What to produce: Check each line of the listing for the string "agus". Copy those where it appears.

Task data:
Start of Block
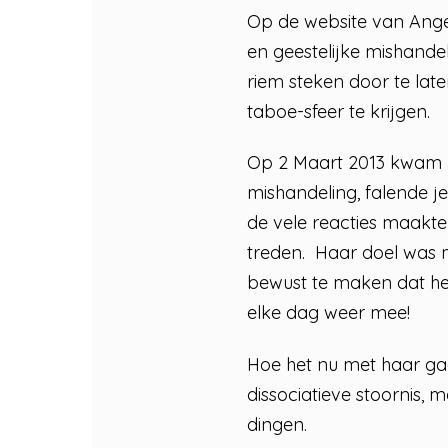
Op de website van Angel
en geestelijke mishandel
riem steken door te late
taboe-sfeer te krijgen.
Op 2 Maart 2013 kwam ha
mishandeling, falende j
de vele reacties maakte
treden. Haar doel was 
bewust te maken dat het
elke dag weer mee!
Hoe het nu met haar gaa
dissociatieve stoornis, 
dingen.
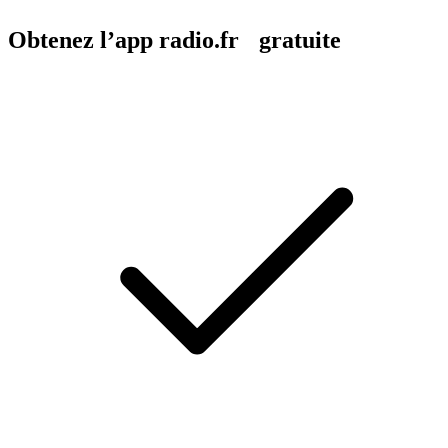
Obtenez l’app radio.fr gratuite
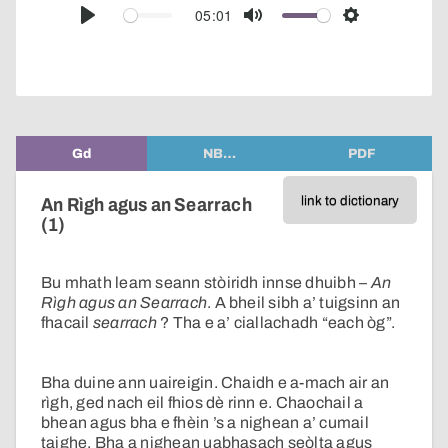
audio
05:01
Play
Mute
Settings
player
Gd
NB…
PDF
link to dictionary
An Rìgh agus an Searrach
(1)
Bu mhath leam seann stòiridh innse dhuibh –
An
Rìgh agus an Searrach
. A bheil sibh a’ tuigsinn an
fhacail
searrach
? Tha e a’ ciallachadh “each òg”.
Bha duine ann uaireigin. Chaidh e a-mach air an
rìgh, ged nach eil fhios dè rinn e. Chaochail a
bhean agus bha e fhèin ’s a nighean a’ cumail
taighe. Bha a nighean uabhasach seòlta agus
End of Block
Answer section:
An Rìgh agus an Searrach
Rìgh agus an Searrach
bhean agus bha e fhèin ’s a nighean a’ cumail
taighe. Bha a nighean uabhasach seòlta agus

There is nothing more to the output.